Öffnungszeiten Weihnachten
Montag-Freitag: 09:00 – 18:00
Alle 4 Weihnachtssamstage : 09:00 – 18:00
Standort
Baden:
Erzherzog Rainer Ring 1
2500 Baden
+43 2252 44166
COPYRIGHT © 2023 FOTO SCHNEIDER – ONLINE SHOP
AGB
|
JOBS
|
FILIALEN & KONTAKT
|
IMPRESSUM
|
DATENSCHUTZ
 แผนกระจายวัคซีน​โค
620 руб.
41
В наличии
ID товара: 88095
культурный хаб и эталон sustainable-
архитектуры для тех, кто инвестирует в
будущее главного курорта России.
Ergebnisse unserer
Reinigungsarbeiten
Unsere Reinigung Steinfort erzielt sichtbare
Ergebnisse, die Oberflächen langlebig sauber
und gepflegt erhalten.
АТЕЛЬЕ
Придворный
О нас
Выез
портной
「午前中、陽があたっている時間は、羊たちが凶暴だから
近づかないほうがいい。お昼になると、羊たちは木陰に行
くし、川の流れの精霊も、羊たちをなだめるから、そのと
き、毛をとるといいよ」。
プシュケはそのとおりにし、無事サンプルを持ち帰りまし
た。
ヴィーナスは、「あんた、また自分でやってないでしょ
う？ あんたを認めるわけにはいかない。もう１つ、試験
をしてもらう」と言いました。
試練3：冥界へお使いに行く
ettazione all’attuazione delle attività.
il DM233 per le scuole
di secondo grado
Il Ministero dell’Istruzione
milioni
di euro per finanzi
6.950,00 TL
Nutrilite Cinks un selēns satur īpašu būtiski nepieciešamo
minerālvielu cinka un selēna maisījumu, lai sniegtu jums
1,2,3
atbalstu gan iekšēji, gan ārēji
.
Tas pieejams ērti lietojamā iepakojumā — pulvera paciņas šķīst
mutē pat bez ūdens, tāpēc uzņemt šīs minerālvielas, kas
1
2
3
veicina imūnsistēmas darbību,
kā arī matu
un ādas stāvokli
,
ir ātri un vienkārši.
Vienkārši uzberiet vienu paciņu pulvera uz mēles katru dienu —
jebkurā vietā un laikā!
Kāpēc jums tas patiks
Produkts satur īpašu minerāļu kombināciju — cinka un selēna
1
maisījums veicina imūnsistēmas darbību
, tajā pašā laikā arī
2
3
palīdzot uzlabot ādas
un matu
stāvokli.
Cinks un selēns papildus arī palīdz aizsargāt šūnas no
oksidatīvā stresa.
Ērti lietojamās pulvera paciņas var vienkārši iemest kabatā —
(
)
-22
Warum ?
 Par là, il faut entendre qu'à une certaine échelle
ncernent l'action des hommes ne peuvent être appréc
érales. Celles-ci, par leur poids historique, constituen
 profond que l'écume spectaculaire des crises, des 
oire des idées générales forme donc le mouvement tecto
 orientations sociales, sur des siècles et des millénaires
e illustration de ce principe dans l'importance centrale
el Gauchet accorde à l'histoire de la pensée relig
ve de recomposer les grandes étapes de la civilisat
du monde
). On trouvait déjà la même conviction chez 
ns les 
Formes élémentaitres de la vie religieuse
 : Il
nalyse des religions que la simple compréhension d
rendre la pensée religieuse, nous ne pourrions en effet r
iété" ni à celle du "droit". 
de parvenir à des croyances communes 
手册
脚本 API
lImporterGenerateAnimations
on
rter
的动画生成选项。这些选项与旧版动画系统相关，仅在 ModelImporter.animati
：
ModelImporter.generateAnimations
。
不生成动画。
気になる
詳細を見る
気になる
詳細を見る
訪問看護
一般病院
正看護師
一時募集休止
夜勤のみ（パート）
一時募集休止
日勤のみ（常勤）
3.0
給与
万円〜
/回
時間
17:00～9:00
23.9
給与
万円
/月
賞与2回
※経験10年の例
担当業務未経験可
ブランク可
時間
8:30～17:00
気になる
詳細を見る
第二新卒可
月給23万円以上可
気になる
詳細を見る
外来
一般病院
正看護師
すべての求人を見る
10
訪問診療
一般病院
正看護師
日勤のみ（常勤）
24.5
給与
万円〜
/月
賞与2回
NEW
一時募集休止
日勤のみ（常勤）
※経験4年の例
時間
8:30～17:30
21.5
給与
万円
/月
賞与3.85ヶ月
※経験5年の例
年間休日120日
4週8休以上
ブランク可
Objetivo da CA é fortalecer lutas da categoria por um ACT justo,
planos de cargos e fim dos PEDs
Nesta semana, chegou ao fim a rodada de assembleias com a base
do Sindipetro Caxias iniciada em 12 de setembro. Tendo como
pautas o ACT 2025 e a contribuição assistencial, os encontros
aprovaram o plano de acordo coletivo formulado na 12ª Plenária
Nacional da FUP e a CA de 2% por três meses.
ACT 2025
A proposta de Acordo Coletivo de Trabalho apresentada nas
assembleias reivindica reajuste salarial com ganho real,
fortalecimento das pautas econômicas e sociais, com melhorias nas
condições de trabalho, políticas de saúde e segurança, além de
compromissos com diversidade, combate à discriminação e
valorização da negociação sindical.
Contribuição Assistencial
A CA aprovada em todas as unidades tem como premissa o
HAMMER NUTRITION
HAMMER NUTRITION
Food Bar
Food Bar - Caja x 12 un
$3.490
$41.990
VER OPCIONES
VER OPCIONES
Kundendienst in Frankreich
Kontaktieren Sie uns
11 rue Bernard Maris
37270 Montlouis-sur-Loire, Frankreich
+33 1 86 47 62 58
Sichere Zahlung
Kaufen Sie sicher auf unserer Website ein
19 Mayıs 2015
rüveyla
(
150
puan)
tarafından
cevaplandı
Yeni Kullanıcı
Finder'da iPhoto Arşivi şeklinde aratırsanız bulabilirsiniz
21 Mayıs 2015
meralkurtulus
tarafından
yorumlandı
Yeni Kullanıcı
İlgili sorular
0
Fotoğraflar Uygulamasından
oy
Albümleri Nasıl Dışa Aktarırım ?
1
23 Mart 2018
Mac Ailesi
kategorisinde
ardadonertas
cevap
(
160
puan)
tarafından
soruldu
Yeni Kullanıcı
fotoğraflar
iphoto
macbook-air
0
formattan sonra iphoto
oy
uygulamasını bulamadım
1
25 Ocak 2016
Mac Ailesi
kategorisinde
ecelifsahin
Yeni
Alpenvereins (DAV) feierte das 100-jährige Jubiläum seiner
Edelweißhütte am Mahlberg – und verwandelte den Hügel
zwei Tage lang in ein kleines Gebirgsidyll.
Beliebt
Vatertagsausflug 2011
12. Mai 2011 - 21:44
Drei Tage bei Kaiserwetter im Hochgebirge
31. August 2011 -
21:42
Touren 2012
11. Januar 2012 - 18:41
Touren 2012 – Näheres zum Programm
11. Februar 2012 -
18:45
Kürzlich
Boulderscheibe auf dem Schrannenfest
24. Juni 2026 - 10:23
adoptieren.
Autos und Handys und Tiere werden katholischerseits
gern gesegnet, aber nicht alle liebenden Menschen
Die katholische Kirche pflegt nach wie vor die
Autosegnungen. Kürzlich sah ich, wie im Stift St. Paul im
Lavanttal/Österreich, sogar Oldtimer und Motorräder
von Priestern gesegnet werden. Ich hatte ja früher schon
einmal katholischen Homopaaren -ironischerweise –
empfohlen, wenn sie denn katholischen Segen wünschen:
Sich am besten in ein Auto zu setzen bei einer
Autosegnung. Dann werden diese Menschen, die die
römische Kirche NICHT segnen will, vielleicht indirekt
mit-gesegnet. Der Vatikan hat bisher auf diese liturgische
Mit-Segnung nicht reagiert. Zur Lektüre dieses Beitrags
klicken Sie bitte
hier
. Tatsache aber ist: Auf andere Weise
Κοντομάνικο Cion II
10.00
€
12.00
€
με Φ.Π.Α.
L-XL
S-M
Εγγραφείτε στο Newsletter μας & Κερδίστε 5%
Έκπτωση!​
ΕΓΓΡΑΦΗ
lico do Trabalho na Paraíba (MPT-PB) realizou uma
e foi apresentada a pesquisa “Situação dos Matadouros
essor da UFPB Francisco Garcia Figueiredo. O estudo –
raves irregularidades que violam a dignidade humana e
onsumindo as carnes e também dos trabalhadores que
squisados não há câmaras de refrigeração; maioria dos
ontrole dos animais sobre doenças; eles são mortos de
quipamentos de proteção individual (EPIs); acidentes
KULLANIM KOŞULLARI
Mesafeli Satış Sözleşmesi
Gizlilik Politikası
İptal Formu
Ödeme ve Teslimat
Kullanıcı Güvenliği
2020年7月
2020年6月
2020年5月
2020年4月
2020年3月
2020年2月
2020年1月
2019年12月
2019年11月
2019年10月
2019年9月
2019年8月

• **Work to be completed**: Using the records above, copy word for word the line with "近づかないほうがいい。お昼になると、羊たちは木陰に行", the line with "Vienkārši uzberiet vienu", and every line between them.

• **Answer box**:
近づかないほうがいい。お昼になると、羊たちは木陰に行
くし、川の流れの精霊も、羊たちをなだめるから、そのと
き、毛をとるといいよ」。
プシュケはそのとおりにし、無事サンプルを持ち帰りまし
た。
ヴィーナスは、「あんた、また自分でやってないでしょ
う？ あんたを認めるわけにはいかない。もう１つ、試験
をしてもらう」と言いました。
試練3：冥界へお使いに行く
ettazione all’attuazione delle attività.
il DM233 per le scuole
di secondo grado
Il Ministero dell’Istruzione
milioni
di euro per finanzi
6.950,00 TL
Nutrilite Cinks un selēns satur īpašu būtiski nepieciešamo
minerālvielu cinka un selēna maisījumu, lai sniegtu jums
1,2,3
atbalstu gan iekšēji, gan ārēji
.
Tas pieejams ērti lietojamā iepakojumā — pulvera paciņas šķīst
mutē pat bez ūdens, tāpēc uzņemt šīs minerālvielas, kas
1
2
3
veicina imūnsistēmas darbību,
kā arī matu
un ādas stāvokli
,
ir ātri un vienkārši.
Vienkārši uzberiet vienu paciņu pulvera uz mēles katru dienu —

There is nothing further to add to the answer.